Norma yang berlaku kebanyakan adalah norma adat. Banyak adat istiadat kebiasaan yang dapat kita temukan di Desa Mawen. Contohnya ketika ada perkawinan, akan diselenggarakan hajatan yang berlangsung paling singkat seminggu. Selama hajatan itu, keluarga dari calon pengantin akan mengadakan pesta makan-makan dan mengundang seluruh desa. Dalam hal ini, nilai gotong royong sangatlah terlihat. Ibu-ibu akan membantu memasak dan menyiapkan segala sesuatu. Bapak-bapak akan meminjamkan barang dan tenaga. Para remaja terutama yang terlibat dalam Karang Taruna akan mengembalikan barang-barang pinjaman dan ikut membersihkan. Seluruh desa ikut berpartisipasi dalam setiap event.Ada juga peraturan desa yang mengatur kehidupan sehari-hari. Salah satunya adalah norma tentang aturan penyewaan lahan. Pemerintah desa dapat menyewakan tanah resmi pemerintah kepada masyarakat untuk dijadikan lahan bersawah. Pemerintah menentukan harga dasar pembelian sebesar Rp. 2.500.000,00,- sehingga calon pembeli harus memberikan tawaran harga beli yang dapat bersaing untuk mendapatkan lahan tersebut.

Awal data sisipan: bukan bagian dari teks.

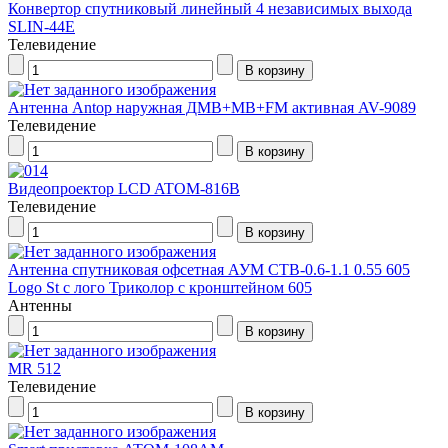
Конвертор спутниковый линейный 4 независимых выхода
SLIN-44E
Телевидение
Антенна Antop наружная ДМВ+МВ+FM активная AV-9089
Телевидение
Видеопроектор LCD ATOM-816B
Телевидение
Антенна спутниковая офсетная АУМ CTB-0.6-1.1 0.55 605
Logo St с лого Триколор с кронштейном 605
Антенны
MR 512
Телевидение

Proses sosialisasi pun juga terjadi di lingkungan masyarakat desa. Nilai dan norma tersebut disosialisasikan oleh orang tua maupun dari pihak sekolah. Yang terutama dan utama adalah sosialisasi primer yang terjadi di keluarga. Keluargalah yang pertama kali menanamkan kebiasaan, nilai dan norma dalam diri anak. Proses sosialisasi primer adalah dasar bagi anak sebelum anak memasuki lingkungan masyarakat. Jika nilai yang disosialisasikan yang baik-baik, maka anak pun akan berperilaku baik. Sebaliknya, apabila keluarga cenderung tidak peduli akan anak dan nilai yang disosialisasikan buruk, maka anak pun akan berperilaku buruk.

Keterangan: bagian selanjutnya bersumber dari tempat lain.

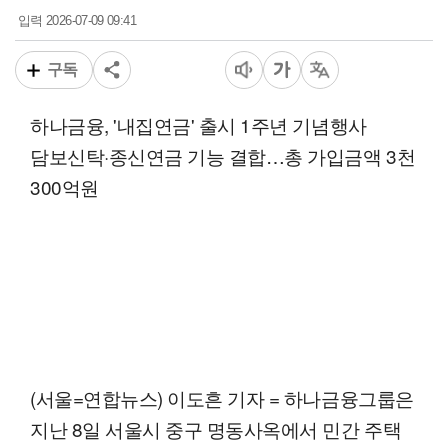
2026-07-09 09:41
입력
구독
하나금융, '내집연금' 출시 1주년 기념행사
담보신탁·종신연금 기능 결합…총 가입금액 3천
300억원
(서울=연합뉴스) 이도흔 기자 = 하나금융그룹은
지난 8일 서울시 중구 명동사옥에서 민간 주택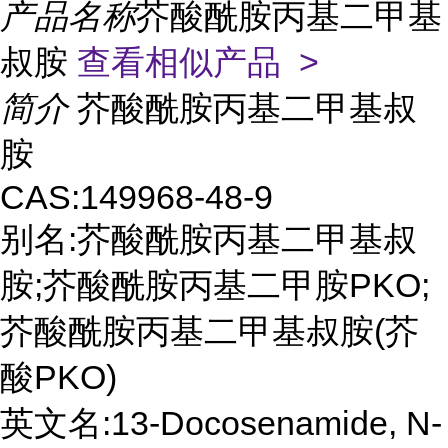
产品名称
芥酸酰胺丙基二甲基
叔胺
查看相似产品 >
简介
芥酸酰胺丙基二甲基叔
胺
CAS:149968-48-9
别名:芥酸酰胺丙基二甲基叔
胺;芥酸酰胺丙基二甲胺PKO;
芥酸酰胺丙基二甲基叔胺(芥
酸PKO)
英文名:13-Docosenamide, N-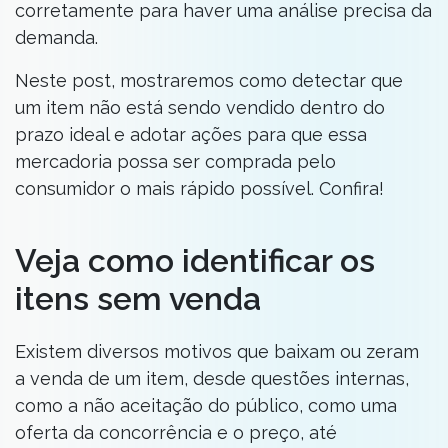
corretamente para haver uma análise precisa da
demanda.
Neste post, mostraremos como detectar que
um item não está sendo vendido dentro do
prazo ideal e adotar ações para que essa
mercadoria possa ser comprada pelo
consumidor o mais rápido possível. Confira!
Veja como identificar os
itens sem venda
Existem diversos motivos que baixam ou zeram
a venda de um item, desde questões internas,
como a não aceitação do público, como uma
oferta da concorrência e o preço, até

Karena penanaman nilai dan norma yang baik dan tegas di keluarga Ibu Suprihatin, anak-anaknya pun menjadi anak yang penurut dan patuh. Sedari kecil, mereka sudah dibiasakan untuk mandiri dan diajak turut serta dalam mengambil tugas-tugas rumah tangga, seperti menyapu, mencuci piring, mencuci baju, dan lain-lain. Pembagian tugas pun terlaksana dengan sangat baik sehingga rumah dapat terjaga kebersihan dan kerapihannya. Di sekolah pun, sosialisasi yang dilakukan tentunya baik. Terbukti dari kebiasaan Titis dan Puput yang selalu belajar dan mengerjakan pekerjaan rumah pada sore hari. Tentunya sekolah mendorong mereka untuk menjadi anak-anak yang tekun.

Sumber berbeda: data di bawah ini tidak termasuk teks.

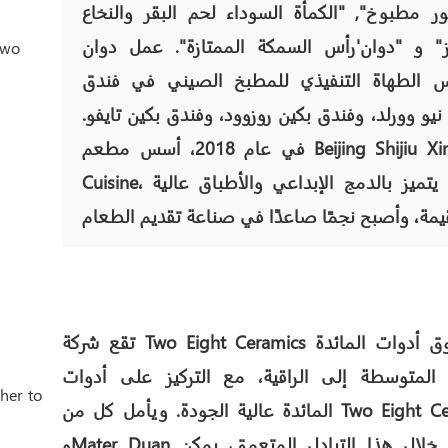
ر مطبوخ", "الكمأة السوداء لحم البقر والنخاع
رز" و "دوان'رأس السمكة الممتازة". عمل دوان
س الطهاة التنفيذي للمطبخ الصيني في فندق
نيو وورلد، وفندق بكين روزوود، وفندق بكين تايفو.
في عام 2018، أسس مطعم Beijing Shijiu Xinjing
Cuisine، الذي يتميز بالدمج الإبداعي والأطباق عالية
تقع شركة Two Eight Ceramics في سوق أدوات المائدة
 المتوسطة إلى الراقية، مع التركيز على أدوات
المائدة عالية الجودة. ويأمل كل من Two Eight Ceramics
وMater Duan أنه من خلال هذا التبادل المتعمق، يمكن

Dalam rumah sendiri, jarang sekali ada pelanggaran nilai dan norma. Dan jikalau ada, Ibu Suprihatin tidak akan memberi sanksi berupa kekerasan, melainkan dalam bentuk sosialisasi partisipatoris sehingga Titis dan Puput juga akan ikut ambil bagian dalam perbaikan sikap. Jadi, anak-anak dipercaya dapat sadar akan norma-norma yang ada dan tahu mana yang baik dan mana yang buruk.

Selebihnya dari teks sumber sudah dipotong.